Jakarta -
Anggota Komisi III DPR RI, Hinca Panjaitan, mengkritik vonis hukuman Harvey Moeis di kasus korupsi komoditas timah hanya dikenakan 6,5 tahun. Ia bertanya-tanya kerugian negara sebesar Rp 300 triliun yang tak sebanding dengan hukuman pelaku koruptor.
"Putusan ini adalah kabar buruk bagi keadilan. Bagaimana mungkin kerugian negara sebesar Rp 300 triliun hanya dihargai dengan hukuman 6,5 tahun penjara?" kata Hinca kepada wartawan, Rabu (25/12/2024).

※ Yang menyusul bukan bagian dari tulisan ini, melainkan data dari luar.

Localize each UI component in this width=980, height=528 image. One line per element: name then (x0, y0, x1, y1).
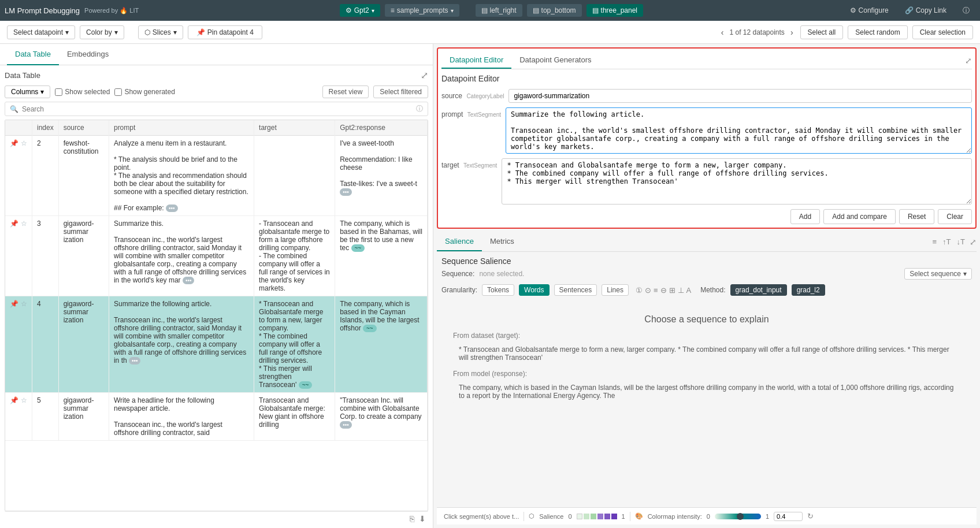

Hinca menyebut korupsi yang dilakukan Harvey Moeis dan kawan-kawan merupakan kejahatan yang paling berdampak terhadap alam Indonesia. Ia menyebut apa yang telah diperbuat Harvey dan pelaku lainnya merusak masa depan generasi muda RI.
ADVERTISEMENT
SCROLL TO CONTINUE WITH CONTENT
"Timah Bangka Belitung, yang seharusnya menjadi berkah bagi daerah, justru menjadi kutukan. Korupsi ini bukan sekadar mencuri uang, ini mencuri masa depan," katanya.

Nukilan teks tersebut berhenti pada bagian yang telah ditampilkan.